Re: Avoid the Yen Sign [Was: Re: new sigil]

2005-10-25 Thread Larry Wall
On Sun, Oct 23, 2005 at 10:55:34PM +0900, Dan Kogai wrote:
: To make the matter worse, there are not just one yen sign in  
: Unicode. Take a look at this.
: 
: ¥ U+00A5 YEN SIGN
: ¥ U+FFE5 FULLWIDTH YEN SIGN
: 
: Tough they look and groks the same to human, computers handle them  
: differently.  This happened when Unicode Consortium decided to make  
: BMP round-trippable against legacy encodings.  They were distinct in  
: JIS standards, so happened Unicode.
: 
: Maybe we should avoid other symbols like this for sigils -- those not  
: in ASCII that have 'fullwidth' variations.  q($) and q(\) are okay  
: (or too late) because they are already in ASCII.  q(¥) should be  
: avoided because you can hardly tell the difference from q(¥) in the  
: display.
: 
: But this will also outlaw the cent sign.  I have attached a list of  
: those affected.  As you see, most are with ASCII equivalents but some  
: are not.

We'd have to outlaw A..Z as well.  :-)

I think a better plan might just be to say that we'll treat any fullwidth
character as equivalent to its narrow companion, at least when used as
an operator.  Canonicalizing identifiers may be another matter though.

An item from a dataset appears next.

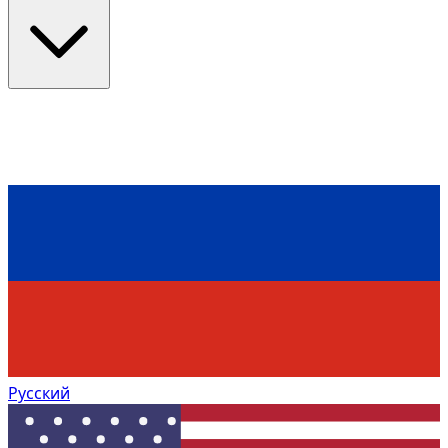
Русский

On the other hand, certain of the double-width characters are likely to
be confused with two singles, such as 

=   FF1DFULLWIDTH EQUALS SIGN
_   FF3FFULLWIDTH LOW LINE

so maybe they should be equivalent to == and __, or outlawed.

And one could (un)reasonably argue that

~   FF5EFULLWIDTH TILDE

ought to mean ~~ rather than ~.  But in general we need to go slow
on such decisions.  For now just sticking our toe into Latin-1
is enough, as long as we're looking ahead for visual pitfalls.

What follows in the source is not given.